Hemophilia is an X-linked recessive hereditary coagulation disorder characterized by a deficiency of factor VIII (hemophilia A) or factor IX (hemophilia B). Beginning in childhood, it constitutes a lifelong global health problem, associated with substantial morbidity, mortality, and treatment costs. While novel approaches—including gene therapies and non-factor-based biologic agents—are reshaping therapeutic strategies, factor replacement therapies remain the indispensable cornerstone of hemophilia management due to persistent clinical, biological, and economic limitations.

Gene transfer techniques utilizing adeno-associated virus (AAV) vectors (e.g., valoctocogene roxaparvovec, etranacogene dezaparvovec) have shown promise in maintaining sustained factor levels in adults. However, in pediatric populations, hepatocyte proliferation inevitably leads to loss of transgene expression. In addition, immune responses, hepatotoxicity, and the inability to administer repeat dosing represent major barriers to safety and efficacy in children. Ethical concerns further complicate implementation. For these reasons, gene therapy does not appear to be a feasible treatment option for pediatric hemophilia in the near future.

Emicizumab, a bispecific antibody that mimics the bridging function of factor VIII, has significantly reduced bleeding frequency and revolutionized care, particularly in hemophilia A patients with inhibitors.
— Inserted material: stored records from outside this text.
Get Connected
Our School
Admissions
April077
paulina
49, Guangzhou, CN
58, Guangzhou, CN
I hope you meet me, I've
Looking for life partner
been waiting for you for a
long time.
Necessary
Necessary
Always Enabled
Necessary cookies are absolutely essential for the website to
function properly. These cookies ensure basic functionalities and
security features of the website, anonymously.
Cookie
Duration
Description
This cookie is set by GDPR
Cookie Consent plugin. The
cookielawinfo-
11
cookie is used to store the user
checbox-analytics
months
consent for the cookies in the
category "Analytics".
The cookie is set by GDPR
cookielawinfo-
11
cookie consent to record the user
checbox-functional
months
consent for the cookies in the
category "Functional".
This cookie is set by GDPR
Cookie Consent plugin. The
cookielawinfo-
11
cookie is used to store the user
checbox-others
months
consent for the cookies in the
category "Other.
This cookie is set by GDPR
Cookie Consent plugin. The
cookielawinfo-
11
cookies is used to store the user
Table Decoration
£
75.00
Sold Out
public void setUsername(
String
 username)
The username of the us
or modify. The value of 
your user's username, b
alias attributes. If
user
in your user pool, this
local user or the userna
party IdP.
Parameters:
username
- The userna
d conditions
Its subcutaneous administration enhances treatment adherence. Nevertheless, its inability to rapidly increase factor levels in emergencies such as major surgery or trauma is a critical limitation. Likewise, RNA interference (RNAi) therapies such as fitusiran and tissue factor pathway inhibitor (TFPI) inhibitors (concizumab, marstacimab) have shown encouraging results in clinical trials. However, thrombotic risks and uncertainties surrounding long-term safety restrict their use in pediatric populations.

Standard and extended half-life (EHL) FVIII/FIX concentrates, supported by more than four decades of safety data, continue to form the foundation of prophylaxis in childhood. EHL products have reduced treatment burden with once- or twice-weekly dosing, while playing a vital role in maintaining joint health and preventing trauma-related bleeding episodes. Factor replacement therapy remains the gold standard for the management of acute bleeding.

Gene therapies and biologic agents are accessible almost exclusively in high-income countries due to their prohibitive costs (USD 2–3 million per treatment; emicizumab approximately USD 400,000 annually). In contrast, in low- and middle-income countries, factor replacement remains the only feasible option, in line with World Federation of Hemophilia (WFH) recommendations.

Despite recent paradigm shifts in the treatment of pediatric hemophilia, factor replacement remains indispensable. Gene therapies hold promise for the future, but biological and ethical constraints currently prevent their application in children. Non–factor-based agents have facilitated prophylaxis but are insufficient in emergencies and lack long-term safety data, particularly in major surgical procedures and severe acute bleeding episodes. Factor replacement therapies, with their proven efficacy, predictable pharmacokinetics, established safety, and global accessibility, continue to stand as the gold standard treatment option for both today and the foreseeable future.

*“A reference to a Turkish idiomatic saying, originally ‘Introducing a new custom to an old village’ (bringing new ways to an old place), which means introducing a revolutionary, unusual, or unexpected innovation or behavior into a traditional, clichéd order or way of doing things.”